Work task –
All lines below starting at the one that holds "Reprodução Fiel ao Original." and ending at the one that holds "leadja rendelését." should be printed exactly, ends included. Pictures should not be printed, nor anything else.

Input data –

******************************

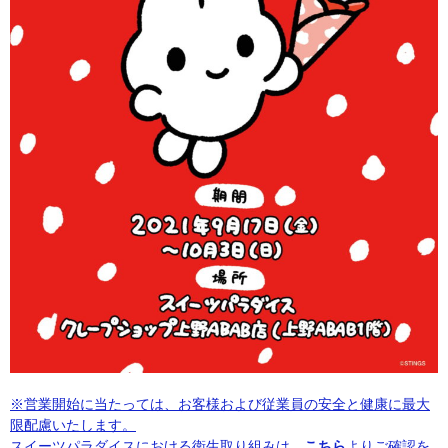
※営業開始に当たっては、お客様および従業員の安全と健康に最大
限配慮いたします。
スイーツパラダイスにおける衛生取り組みは
こちら
よりご確認を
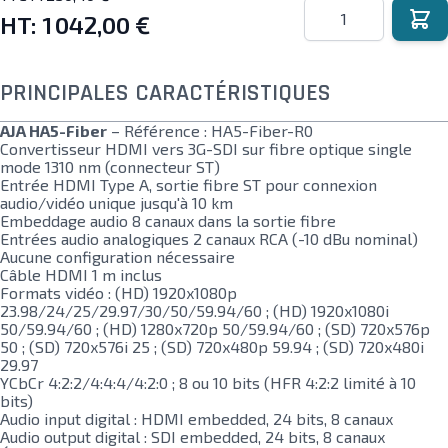
Quantité
HT:
1 042,00 €
PRINCIPALES CARACTÉRISTIQUES
AJA HA5-Fiber
– Référence : HA5-Fiber-R0
Convertisseur HDMI vers 3G-SDI sur fibre optique single
mode 1310 nm (connecteur ST)
Entrée HDMI Type A, sortie fibre ST pour connexion
audio/vidéo unique jusqu'à 10 km
Embeddage audio 8 canaux dans la sortie fibre
Entrées audio analogiques 2 canaux RCA (-10 dBu nominal)
Aucune configuration nécessaire
Câble HDMI 1 m inclus
Formats vidéo : (HD) 1920x1080p
23.98/24/25/29.97/30/50/59.94/60 ; (HD) 1920x1080i
50/59.94/60 ; (HD) 1280x720p 50/59.94/60 ; (SD) 720x576p
50 ; (SD) 720x576i 25 ; (SD) 720x480p 59.94 ; (SD) 720x480i
29.97
YCbCr 4:2:2/4:4:4/4:2:0 ; 8 ou 10 bits (HFR 4:2:2 limité à 10
bits)
Audio input digital : HDMI embedded, 24 bits, 8 canaux
Audio output digital : SDI embedded, 24 bits, 8 canaux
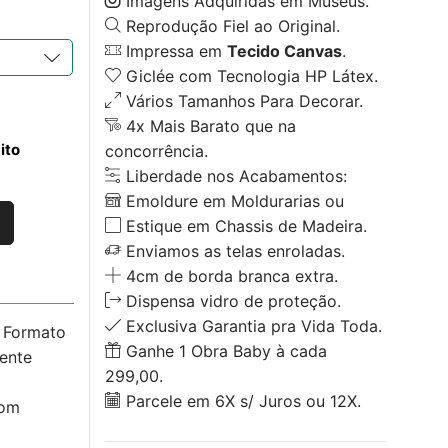
Imagens Adquiridas em Museus.
Reprodução Fiel ao Original.
Impressa em
Tecido Canvas
.
Giclée com Tecnologia HP Látex.
Vários Tamanhos Para Decorar.
4x Mais Barato que na
ito
concorrência.
Liberdade nos Acabamentos:
Emoldure em Moldurarias ou
Estique em Chassis de Madeira.
Enviamos as telas enroladas.
4cm de borda branca extra.
Dispensa vidro de proteção.
Exclusiva Garantia pra Vida Toda.
o Formato
Ganhe 1 Obra Baby à cada
ente
299,00.
Parcele em 6X s/ Juros ou 12X.
com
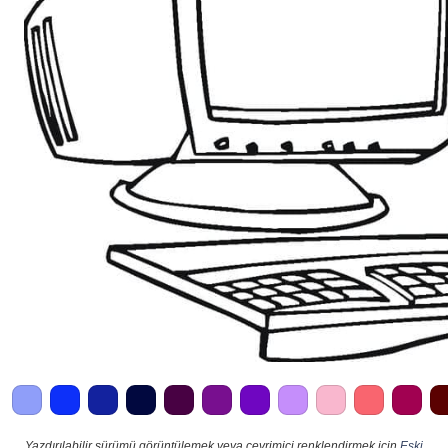
Yazdırılabilir sürümü görüntülemek veya çevrimiçi renklendirmek için
Eski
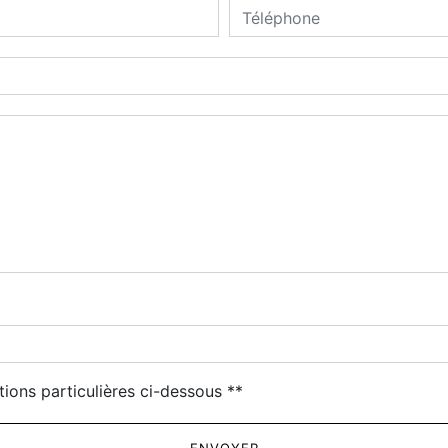
deau des cookies
tions particulières ci-dessous **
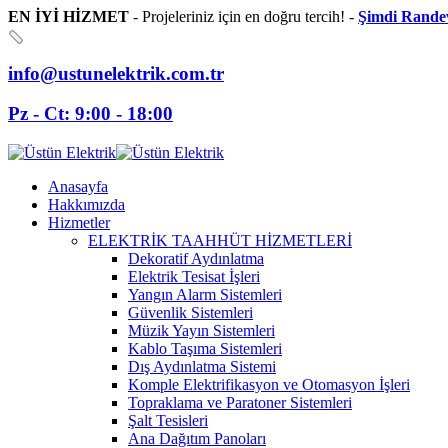
EN İYİ HİZMET
- Projeleriniz için en doğru tercih! -
Şimdi Rande
info@ustunelektrik.com.tr
Pz - Ct: 9:00 - 18:00
Anasayfa
Hakkımızda
Hizmetler
ELEKTRİK TAAHHÜT HİZMETLERİ
Dekoratif Aydınlatma
Elektrik Tesisat İşleri
Yangın Alarm Sistemleri
Güvenlik Sistemleri
Müzik Yayın Sistemleri
Kablo Taşıma Sistemleri
Dış Aydınlatma Sistemi
Komple Elektrifikasyon ve Otomasyon İşleri
Topraklama ve Paratoner Sistemleri
Şalt Tesisleri
Ana Dağıtım Panoları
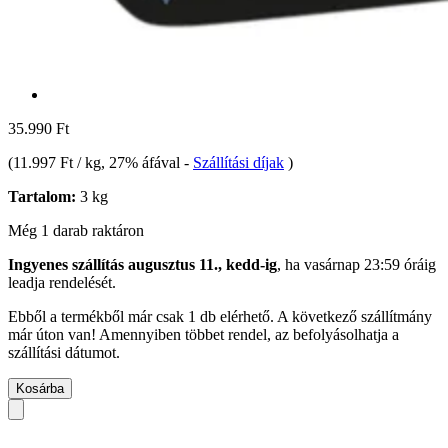
35.990 Ft
(
11.997 Ft / kg
, 27% áfával
-
Szállítási díjak
)
Tartalom:
3 kg
Még 1 darab raktáron
Ingyenes szállítás augusztus 11., kedd-ig
, ha
vasárnap 23:59 óráig
leadja rendelését.
Ebből a termékből már csak 1 db elérhető. A következő szállítmány
már úton van! Amennyiben többet rendel, az befolyásolhatja a
szállítási dátumot.
Kosárba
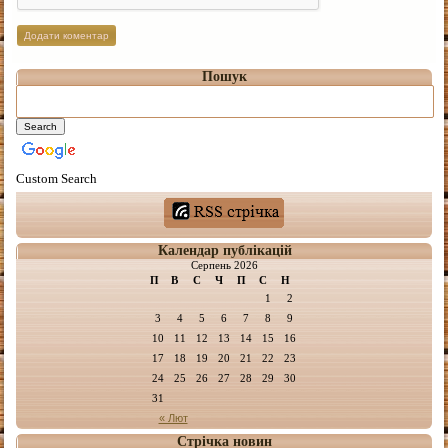
Пошук
Custom Search
Календар публікацій
Серпень 2026
П
В
С
Ч
П
С
Н
1
2
3
4
5
6
7
8
9
10
11
12
13
14
15
16
17
18
19
20
21
22
23
24
25
26
27
28
29
30
31
« Лют
Стрічка новин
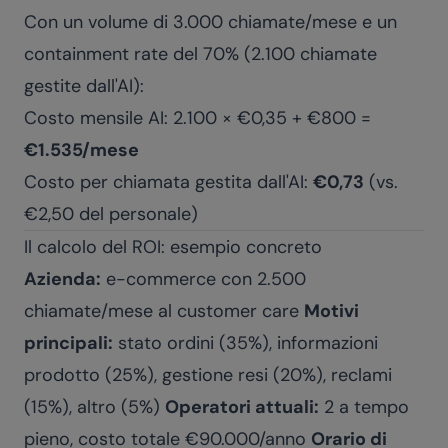
Con un volume di 3.000 chiamate/mese e un
containment rate del 70% (2.100 chiamate
gestite dall'AI):
Costo mensile AI: 2.100 × €0,35 + €800 =
€1.535/mese
Costo per chiamata gestita dall'AI:
€0,73
(vs.
€2,50 del personale)
Il calcolo del ROI: esempio concreto
Azienda:
e-commerce con 2.500
chiamate/mese al customer care
Motivi
principali:
stato ordini (35%), informazioni
prodotto (25%), gestione resi (20%), reclami
(15%), altro (5%)
Operatori attuali:
2 a tempo
pieno, costo totale €90.000/anno
Orario di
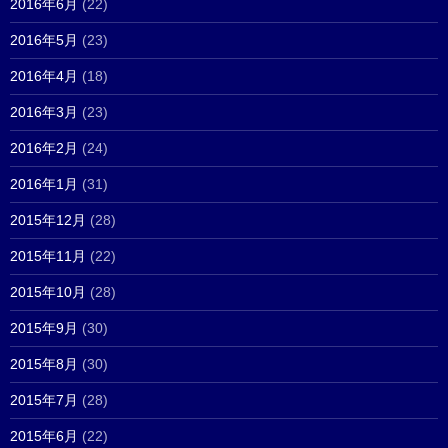
2016年6月
(22)
2016年5月
(23)
2016年4月
(18)
2016年3月
(23)
2016年2月
(24)
2016年1月
(31)
2015年12月
(28)
2015年11月
(22)
2015年10月
(28)
2015年9月
(30)
2015年8月
(30)
2015年7月
(28)
2015年6月
(22)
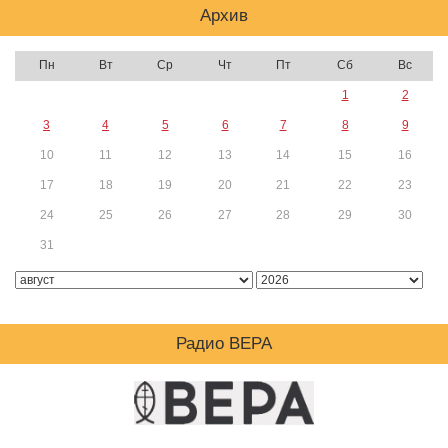
Архив
Пн
Вт
Ср
Чт
Пт
Сб
Вс
1
2
3
4
5
6
7
8
9
10
11
12
13
14
15
16
17
18
19
20
21
22
23
24
25
26
27
28
29
30
31
Радио ВЕРА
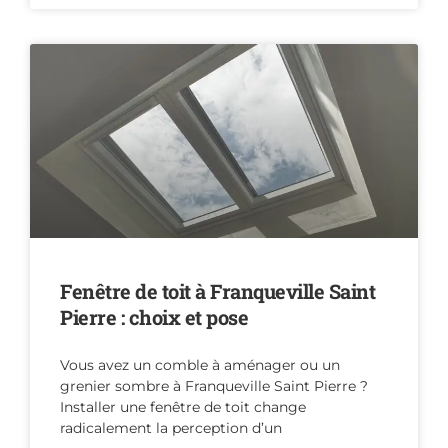
Fenêtre de toit à Franqueville Saint
Pierre : choix et pose
Vous avez un comble à aménager ou un
grenier sombre à Franqueville Saint Pierre ?
Installer une fenêtre de toit change
radicalement la perception d’un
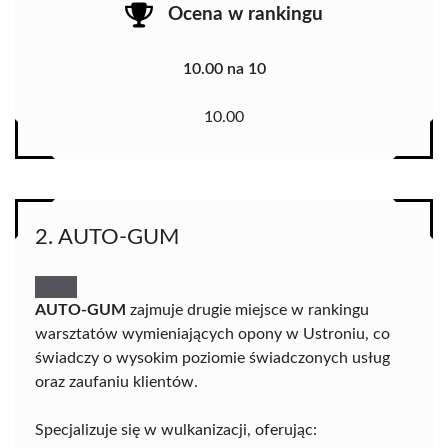
Ocena w rankingu
10.00 na 10
10.00
2. AUTO-GUM
AUTO-GUM
zajmuje drugie miejsce w rankingu
warsztatów wymieniających opony w Ustroniu, co
świadczy o wysokim poziomie świadczonych usług
oraz zaufaniu klientów.
Specjalizuje się w wulkanizacji, oferując:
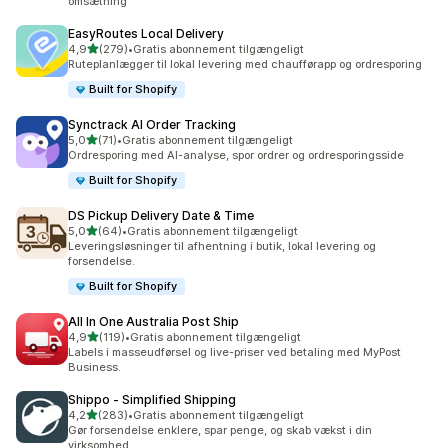
omsætning
EasyRoutes Local Delivery
ud af 5 stjerner
4,9
(279)
•
Gratis abonnement tilgængeligt
279 anmeldelser i alt
Ruteplanlægger til lokal levering med chaufførapp og ordresporing
Built for Shopify
Synctrack AI Order Tracking
ud af 5 stjerner
5,0
(71)
•
Gratis abonnement tilgængeligt
71 anmeldelser i alt
Ordresporing med AI-analyse, spor ordrer og ordresporingsside
Built for Shopify
DS Pickup Delivery Date & Time
ud af 5 stjerner
5,0
(64)
•
Gratis abonnement tilgængeligt
64 anmeldelser i alt
Leveringsløsninger til afhentning i butik, lokal levering og
forsendelse.
Built for Shopify
All In One Australia Post Ship
ud af 5 stjerner
4,9
(119)
•
Gratis abonnement tilgængeligt
119 anmeldelser i alt
Labels i masseudførsel og live-priser ved betaling med MyPost
Business.
Shippo ‑ Simplified Shipping
ud af 5 stjerner
4,2
(283)
•
Gratis abonnement tilgængeligt
283 anmeldelser i alt
Gør forsendelse enklere, spar penge, og skab vækst i din
virksomhed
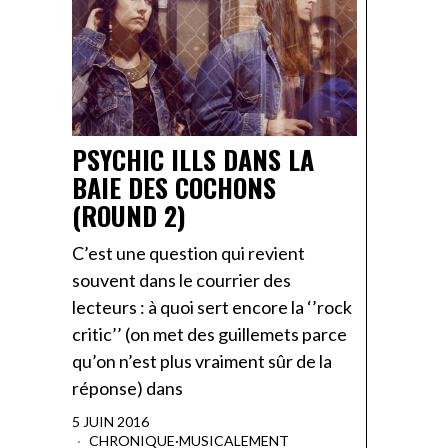
PSYCHIC ILLS DANS LA
BAIE DES COCHONS
(ROUND 2)
C’est une question qui revient
souvent dans le courrier des
lecteurs : à quoi sert encore la ‘’rock
critic’’ (on met des guillemets parce
qu’on n’est plus vraiment sûr de la
réponse) dans
5 JUIN 2016
CHRONIQUE
·
MUSICALEMENT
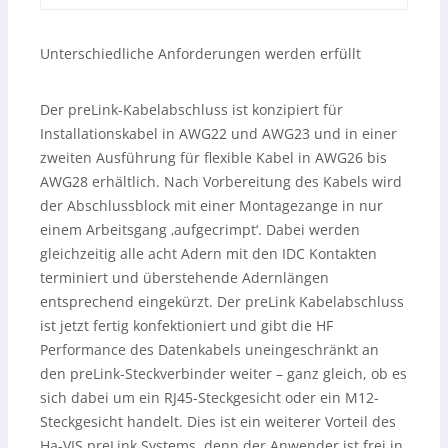
Unterschiedliche Anforderungen werden erfüllt
Der preLink-Kabelabschluss ist konzipiert für
Installationskabel in AWG22 und AWG23 und in einer
zweiten Ausführung für flexible Kabel in AWG26 bis
AWG28 erhältlich. Nach Vorbereitung des Kabels wird
der Abschlussblock mit einer Montagezange in nur
einem Arbeitsgang ‚aufgecrimpt‘. Dabei werden
gleichzeitig alle acht Adern mit den IDC Kontakten
terminiert und überstehende Adernlängen
entsprechend eingekürzt. Der preLink Kabelabschluss
ist jetzt fertig konfektioniert und gibt die HF
Performance des Datenkabels uneingeschränkt an
den preLink-Steckverbinder weiter – ganz gleich, ob es
sich dabei um ein RJ45-Steckgesicht oder ein M12-
Steckgesicht handelt. Dies ist ein weiterer Vorteil des
Ha-VIS preLink Systems, denn der Anwender ist frei in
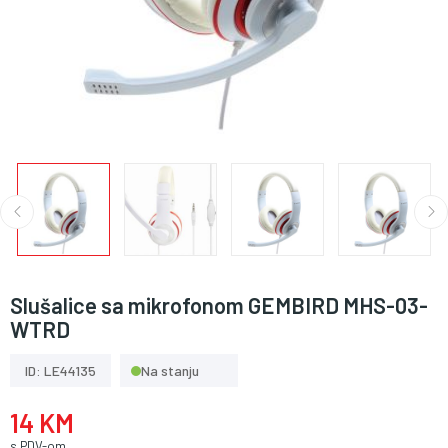
Slušalice sa mikrofonom GEMBIRD MHS-03-
WTRD
ID: LE44135
Na stanju
14 KM
s PDV-om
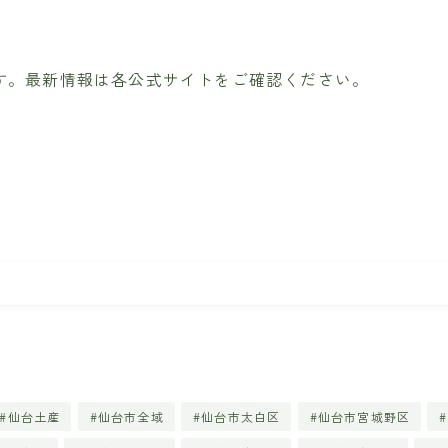
す。最新情報は各公式サイトをご確認ください。
仙台土産
仙台市全域
仙台市太白区
仙台市宮城野区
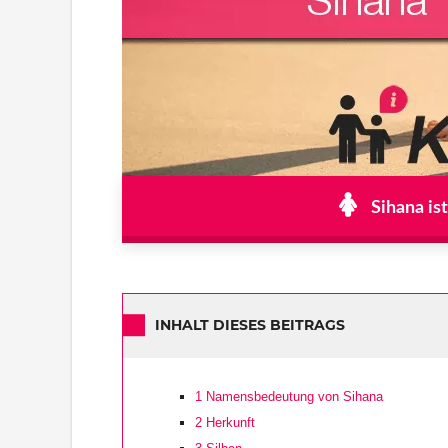
Sihana is
INHALT DIESES BEITRAGS
1
Namensbedeutung von Sihana
2
Herkunft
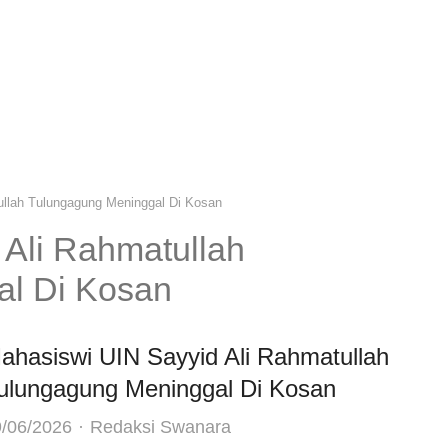
ullah Tulungagung Meninggal Di Kosan
 Ali Rahmatullah
al Di Kosan
ahasiswi UIN Sayyid Ali Rahmatullah
ulungagung Meninggal Di Kosan
Author
/06/2026
Redaksi Swanara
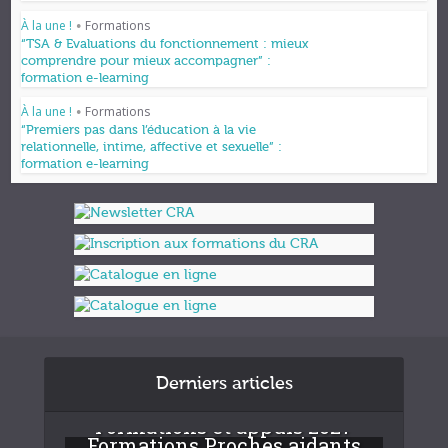
À la une !
Formations
•
“TSA & Evaluations du fonctionnement : mieux
comprendre pour mieux accompagner” :
formation e-learning
À la une !
Formations
•
“Premiers pas dans l’éducation à la vie
relationnelle, intime, affective et sexuelle” :
formation e-learning
Derniers articles
Formations et appuis 2027
Formations Proches aidants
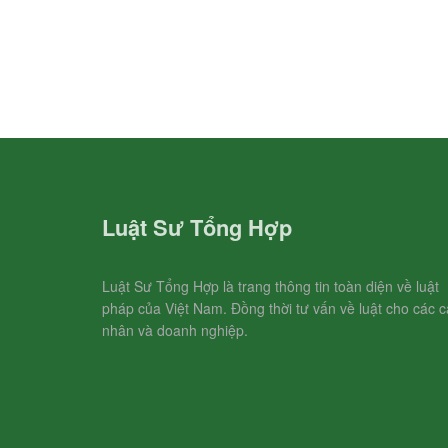
Luật Sư Tổng Hợp
Luật Sư Tổng Hợp là trang thông tin toàn diện về luật
pháp của Việt Nam. Đồng thời tư vấn về luật cho các c
nhân và doanh nghiệp.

******************************

Answer space –
Reprodução Fiel ao Original.
Impressa em
Tecido Canvas
.
Giclée com Tecnologia HP Látex.
Vários Tamanhos Para Decorar.
4x Mais Barato que na
ito
concorrência.
Liberdade nos Acabamentos:
Emoldure em Moldurarias ou
Estique em Chassis de Madeira.
Enviamos as telas enroladas.
4cm de borda branca extra.
Dispensa vidro de proteção.
Exclusiva Garantia pra Vida Toda.
o Formato
Ganhe 1 Obra Baby à cada
ente
299,00.
Parcele em 6X s/ Juros ou 12X.
com
Yazdırılabilir sürümü görüntülemek veya çevrimiçi renklendirmek için
Eski
deau des cookies
tions particulières ci-dessous **
EN İYİ HİZMET
- Projeleriniz için en doğru tercih! -
Şimdi Rande
info@ustunelektrik.com.tr
Pz - Ct: 9:00 - 18:00
Anasayfa
Hakkımızda
Hizmetler
ELEKTRİK TAAHHÜT HİZMETLERİ
Dekoratif Aydınlatma
Elektrik Tesisat İşleri
Yangın Alarm Sistemleri
Güvenlik Sistemleri
Müzik Yayın Sistemleri
Kablo Taşıma Sistemleri
Dış Aydınlatma Sistemi
Komple Elektrifikasyon ve Otomasyon İşleri
Topraklama ve Paratoner Sistemleri
Şalt Tesisleri
Ana Dağıtım Panoları
35.990 Ft
(
11.997 Ft / kg
, 27% áfával
-
Szállítási díjak
)
Tartalom:
3 kg
Még 1 darab raktáron
Ingyenes szállítás augusztus 11., kedd-ig
, ha
vasárnap 23:59 óráig
leadja rendelését.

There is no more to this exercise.